June 11, 2009 at 10:37 PM ET
Radio dishes monitor the skies over California at the Allen Telescope Array.
After years of preparation and testing, the SETI Institute has released the first results from a search for alien signals that uses the $50 million, 42-dish Allen Telescope Array. You didn't hear about it? Maybe that's because none of the thousands of signals picked up so far has rung an alarm bell.
Nevertheless, the fully functioning system represents the latest, greatest leap in the nearly 50-year-long search for extraterrestrial intelligence, or SETI.
The Allen Telescope Array was conceived more than eight years ago, and it's been two years since the system's switches were flipped on in a remote valley near Mount Shasta in Northern California. Scientists have been tinkering with the equipment and testing the software since then. Finally, on May 28, astronomers kicked off regular rounds of SETI surveys, seven hours a day, roughly four to five times a week, according to Peter Backus, the SETI Institute's manager of observing programs.
Backus said the significance of the milestone sank in a couple of days later, when he and other members of the research team were sitting around a table for a planning meeting.
"We just looked at each other and said, 'Hey, we're actually observing again!' It was a great feeling for the whole gang," he told me.
Initial results from the SETI survey, as well as from seven other experiments conducted using the telescope array, were presented during poster sessions at this week's meeting of the American Astronomical Society in Pasadena, Calif.
From big to little dishes
Astronomers have been looking for alien radio signals since 1960, on the assumption that extraterrestrial civilizations would try communicating over light-years of empty space the way we might communicate with them.

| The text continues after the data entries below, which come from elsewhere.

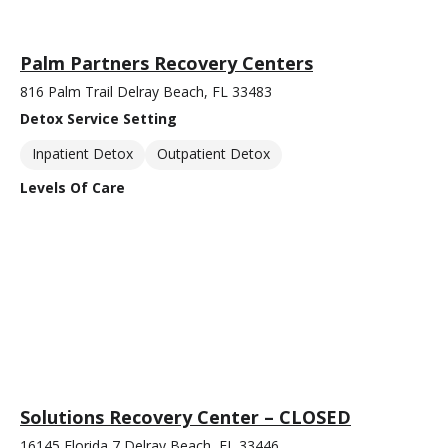
Palm Partners Recovery Centers
816 Palm Trail Delray Beach, FL 33483
Detox Service Setting
Inpatient Detox
Outpatient Detox
Levels Of Care
Solutions Recovery Center – CLOSED
16145 Florida 7 Delray Beach, FL 33446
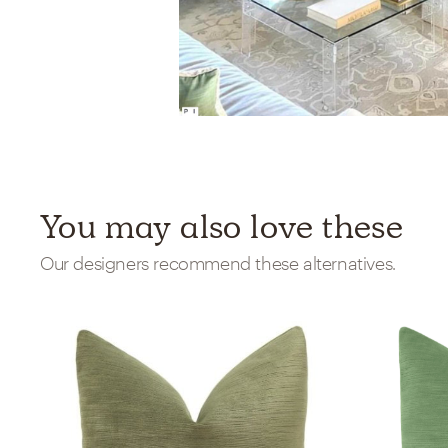
You may also love these
Our designers recommend these alternatives.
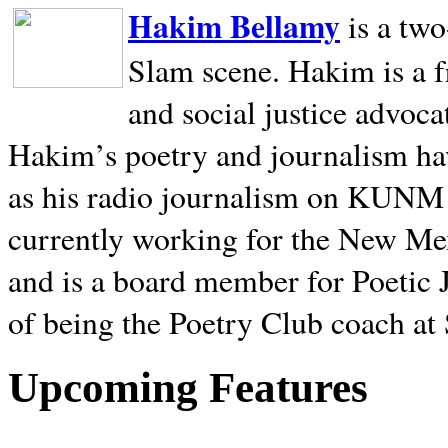
Hakim Bellamy
is a tw
Slam scene. Hakim is a f
and social justice advoca
Hakim’s poetry and journalism hav
as his radio journalism on KUNM
currently working for the New Me
and is a board member for Poetic J
of being the Poetry Club coach at
Upcoming Features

The trick is to identify signals that have the earmarks of an artificial source - but originate from deep space rather than from Earth or our own satellites.
The SETI Institute's scientists have used several big radio dishes to do this work - including the Green Bank Telescope in West Virginia and the Arecibo Observatory in Puerto Rico. But they've had to wait in line along with other radio astronomers pursuing more, um, conventional research goals. At Arecibo, for example, the institute's Project Phoenix was allotted 2,400 hours of telescope time over the course of five and a half years.
In 2001, the SETI Institute went ahead with plans to build a radio telescope of its own, in league with the University of California at Berkeley. Private benefactors, led by software billionaire Paul Allen, kicked in millions of dollars to get the ball rolling.
Unlike Arecibo, the Allen Telescope Array is composed of 42 separate dishes, each one 20 feet (6.1 meters) wide, which are networked together with software to create an observatory with the sensitivity of a single 133-foot-wide (40-meter-wide) dish. Eventually, astronomers hope to expand the array to 350 dishes.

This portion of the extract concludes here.